Ferreira Gullar, internado no Sanatório de Correias aos 21 anos de idade para tratar a tuberculose, descreve, em “A luta Corporal”, publicado em 1954, com agudeza nada melancólica, o sofrimento da doença:  “O Inferno: se tivesse a certeza de que ao fim destas palavras meu corpo rolasse fulminado, eu faria delas o que elas devem ser, eu as conduziria a sua última ignição, eu concluiria o ciclo de seu tempo, levaria ao fim o impulso inicial estagnado nesta aridez utilitária em cujo púlcaro as forças se destroem. Ou não faria. Não faria: uma vileza inata a meu ser trai em seu fulcro todo o movimento para fora de mim: porque esse tempo é um tempo meu, eu sou a fome e o alimento de meu cansaço: e eu sou esse cansaço comendo o meu peito…. Sou a força contra essa imobilidade e o fogo obscuro minando com sua língua a fonte dessa força. Estamos no reino da palavra, e tudo o que aqui sopra é verbo, e uma solidão irremissível, Inferno.”

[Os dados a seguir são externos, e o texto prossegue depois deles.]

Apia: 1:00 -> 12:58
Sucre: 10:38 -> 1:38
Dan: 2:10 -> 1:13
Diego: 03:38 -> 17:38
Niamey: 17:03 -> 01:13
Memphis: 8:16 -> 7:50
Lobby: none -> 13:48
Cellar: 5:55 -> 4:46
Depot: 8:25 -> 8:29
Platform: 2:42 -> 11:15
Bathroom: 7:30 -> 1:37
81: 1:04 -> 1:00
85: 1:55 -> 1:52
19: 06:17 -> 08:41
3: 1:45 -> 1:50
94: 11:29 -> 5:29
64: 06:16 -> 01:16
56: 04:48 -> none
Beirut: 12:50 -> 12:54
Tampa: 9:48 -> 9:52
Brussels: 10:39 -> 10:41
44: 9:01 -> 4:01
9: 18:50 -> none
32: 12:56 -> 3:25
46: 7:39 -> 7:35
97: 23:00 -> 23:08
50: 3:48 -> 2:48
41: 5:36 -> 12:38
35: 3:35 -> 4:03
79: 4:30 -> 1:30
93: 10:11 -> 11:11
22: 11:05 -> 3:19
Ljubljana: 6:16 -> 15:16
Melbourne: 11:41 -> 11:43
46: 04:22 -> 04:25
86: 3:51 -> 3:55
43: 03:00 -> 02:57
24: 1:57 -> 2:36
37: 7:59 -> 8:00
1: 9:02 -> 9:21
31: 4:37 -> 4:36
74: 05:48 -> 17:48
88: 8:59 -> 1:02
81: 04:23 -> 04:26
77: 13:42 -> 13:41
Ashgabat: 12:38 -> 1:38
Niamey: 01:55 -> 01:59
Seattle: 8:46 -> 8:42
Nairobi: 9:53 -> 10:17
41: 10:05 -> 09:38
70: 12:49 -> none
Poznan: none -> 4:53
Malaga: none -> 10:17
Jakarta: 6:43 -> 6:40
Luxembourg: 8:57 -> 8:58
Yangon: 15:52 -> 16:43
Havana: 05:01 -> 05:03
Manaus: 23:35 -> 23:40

Já Euclides da Cunha, definido como homem trágico à vera, seria exemplo paradigmático de epos e pathos, o rigor, o brilho, o texto complexo na forma ao qual se rende o leitor pela pura beleza do conteúdo, explica o comportamento ora melancólico, ora violento, que irrompe de sua natureza. Em sua vasta correspondência, escreve ao pai em 1883, num gesto de sublimação do que deveriam ser seus sintomas e sinais da doença: “Meu pai, eu sinto o maior abatimento – corolário inevitável de preocupações  trabalhos que tenho tido – peço, pois para desculpar o desânimo que transpira desta carta”. Sofria de tosse insistente e dizia levar uma vida miserável, sem higiene ou alimentação regular. O historiador e escritor Carlos Dante de Moraes, em artigo da Revista Brasileira, de 1958, descreve o comportamento do escritor: “com a tuberculose roendo-lhe os pulmões, enquanto a vontade, buscando jugular os sentimentos, criava-lhe uma conduta cada vez mais neurótica, de alarmes súbitos, apatias, interrogações angustiosas, silêncios opressivos, impulsos desabridos“.
A tragédia estava dentro dele mesmo, na sua existência dilacerada, e as circunstâncias  o iam conduzindo passo a passo para a sua consumação.   Não fora pela morte trágica, não estaria incorrendo em erro prognóstico se previsse a morte de Euclides pelo avanço da tuberculose.
Dinah Silveira de Queiroz perdera a avó e mãe, que mal conhecera, de tuberculose. A mãe fora para a Europa para tratar-se com o Dr. Forlanini, o inventor do pneumotórax. Seu primeiro livro “Floradas na Serra”, em estilo sóbrio e feminino, relata a chegada e a permanência no microcosmo sanatorial. Lançado em 1939, teve sua edição esgotada em pouco mais de 20 dias.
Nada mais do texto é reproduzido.